Gotcha: Some lightweight Docker images omit /sbin/init or systemd. In LXC, always start with a full OS template unless deliberately minimizing the userland for security or footprint.
4. Network Topology
Docker’s network modes don’t map directly. In LXC, you explicitly define veth pairs, bridges, or even assign real VLANs.
NAT bridge example:
Edit /etc/lxc/default.conf:
lxc.net.0.type = veth
lxc.net.0.link = lxcbr0
lxc.net.0.flags = up
lxc.net.0.hwaddr = 00:16:3e:xx:xx:xx
Set up lxcbr0:
ip link add lxcbr0 type bridge 2>/dev/null || true
ip addr add 10.0.3.1/24 dev lxcbr0 || true
ip link set lxcbr0 up
iptables -t nat -C POSTROUTING -s 10.0.3.0/24 -j MASQUERADE 2>/dev/null || iptables -t nat -A POSTROUTING -s 10.0.3.0/24 -j MASQUERADE
Known issue: Networking and firewalling defaults differ from Docker. You may need to explicitly tweak sysctl parameters for IP forwarding.
5. Storage: Mounts, Volumes, and Persistence
LXC expects explicit mount instructions in each container’s config file (/var/lib/lxc/<name>/config). Unlike Docker’s managed volumes, here you deal directly with filesystems, devices, or loopbacks.
Example: Host bind mount
lxc.mount.entry = /data /var/lib/lxc/myapp-lxc/rootfs/mnt/data none bind 0 0
For more isolation, consider overlayfs or LVM volumes. SELinux and AppArmor may block initial attempts—always check dmesg and audit.log on errors like:
mount: permission denied
6. Container Lifecycle & Automation
Typical workflow:
- Snapshot before risky changes:
lxc-snapshot -n myapp-lxc - Automate with bash or Ansible.
- For batch operations (e.g., bulk updates), loop over container names with the
lxcCLI.
LXD brings a higher-level management API (REST, clustering, image publishing), but remains a distinct project—evaluate migration effort before jumping.
Additional Lessons from the Field
- Start with non-critical workloads.

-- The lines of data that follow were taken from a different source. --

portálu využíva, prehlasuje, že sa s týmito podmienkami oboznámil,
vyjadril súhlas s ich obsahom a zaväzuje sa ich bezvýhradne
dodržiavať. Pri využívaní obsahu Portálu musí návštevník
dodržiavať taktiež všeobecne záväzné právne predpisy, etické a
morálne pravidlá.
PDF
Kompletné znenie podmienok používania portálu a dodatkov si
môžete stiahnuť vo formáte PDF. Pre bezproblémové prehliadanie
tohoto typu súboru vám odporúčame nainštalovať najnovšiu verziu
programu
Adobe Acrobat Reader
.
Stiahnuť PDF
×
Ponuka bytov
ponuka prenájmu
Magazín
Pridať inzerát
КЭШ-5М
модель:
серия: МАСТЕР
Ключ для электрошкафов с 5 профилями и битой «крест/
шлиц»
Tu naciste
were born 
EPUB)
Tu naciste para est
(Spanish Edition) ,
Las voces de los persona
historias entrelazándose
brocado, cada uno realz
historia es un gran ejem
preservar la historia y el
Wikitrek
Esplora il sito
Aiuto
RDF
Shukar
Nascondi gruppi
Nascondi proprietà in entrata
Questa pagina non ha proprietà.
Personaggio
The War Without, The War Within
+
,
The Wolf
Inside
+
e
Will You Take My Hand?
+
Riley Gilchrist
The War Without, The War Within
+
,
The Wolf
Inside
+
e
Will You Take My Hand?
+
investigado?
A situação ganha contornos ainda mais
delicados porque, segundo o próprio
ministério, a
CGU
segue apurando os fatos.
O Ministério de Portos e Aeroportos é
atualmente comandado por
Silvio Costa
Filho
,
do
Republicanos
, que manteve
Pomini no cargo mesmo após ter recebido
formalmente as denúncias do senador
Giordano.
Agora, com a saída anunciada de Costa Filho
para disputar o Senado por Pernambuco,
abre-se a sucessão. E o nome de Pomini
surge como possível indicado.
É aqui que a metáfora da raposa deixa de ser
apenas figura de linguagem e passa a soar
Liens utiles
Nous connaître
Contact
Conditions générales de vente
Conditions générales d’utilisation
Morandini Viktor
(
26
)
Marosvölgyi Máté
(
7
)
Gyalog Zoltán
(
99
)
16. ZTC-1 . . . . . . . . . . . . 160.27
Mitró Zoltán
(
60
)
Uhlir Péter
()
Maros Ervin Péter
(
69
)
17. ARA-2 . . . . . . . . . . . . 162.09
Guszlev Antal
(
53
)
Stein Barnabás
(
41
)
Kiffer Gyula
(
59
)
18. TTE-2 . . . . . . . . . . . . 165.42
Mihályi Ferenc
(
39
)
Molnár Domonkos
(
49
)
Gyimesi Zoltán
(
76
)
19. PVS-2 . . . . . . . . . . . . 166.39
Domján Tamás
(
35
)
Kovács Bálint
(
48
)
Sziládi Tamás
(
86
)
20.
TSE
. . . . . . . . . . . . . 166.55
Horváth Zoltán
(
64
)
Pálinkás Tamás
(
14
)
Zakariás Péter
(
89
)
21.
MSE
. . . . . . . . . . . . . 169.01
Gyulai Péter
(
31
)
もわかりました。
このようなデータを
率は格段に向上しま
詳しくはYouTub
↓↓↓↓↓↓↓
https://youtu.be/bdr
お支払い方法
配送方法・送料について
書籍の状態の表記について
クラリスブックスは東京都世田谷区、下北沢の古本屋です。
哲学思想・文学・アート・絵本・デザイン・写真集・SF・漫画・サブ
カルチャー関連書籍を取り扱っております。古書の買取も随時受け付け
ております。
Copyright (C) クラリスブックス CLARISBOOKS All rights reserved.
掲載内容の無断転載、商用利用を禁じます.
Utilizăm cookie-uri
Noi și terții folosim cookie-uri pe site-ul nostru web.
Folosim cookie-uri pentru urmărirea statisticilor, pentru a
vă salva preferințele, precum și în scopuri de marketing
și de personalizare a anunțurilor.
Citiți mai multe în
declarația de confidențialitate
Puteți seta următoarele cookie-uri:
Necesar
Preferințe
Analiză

LXC config syntax is less forgiving; minor typos can create silent failures.
- Resource monitoring: Use in-container
htop, but check actual limits on the host—cgroup rules apply differently. - Log locations: LXC errors often land in
/var/log/lxc/<name>.logor under journald; don’t chase Docker’s logs. - Use prebuilt templates wisely: Community OS images often lag behind upstream releases.
Non-obvious tip:
To run Docker inside an LXC container (for build or CI), add:
lxc.apparmor.profile = unconfined
lxc.cgroup.devices.allow = a
lxc.mount.auto = proc:rw sys:rw
Beware—security trade-off. Only for isolated build sandboxes.
Final Note
Migration from Docker to LXC isn’t invertible—some orchestration abstractions (auto networking, image layering) disappear. But for ops teams needing transparent system-level containers, the trade-off means clarity and control. Take it step by step, document quirks, and expect a few surprises along the way.
Questions or hit a kernel quirk during migration? Log the details—solutions often lurk in the small print of release notes or mailing lists.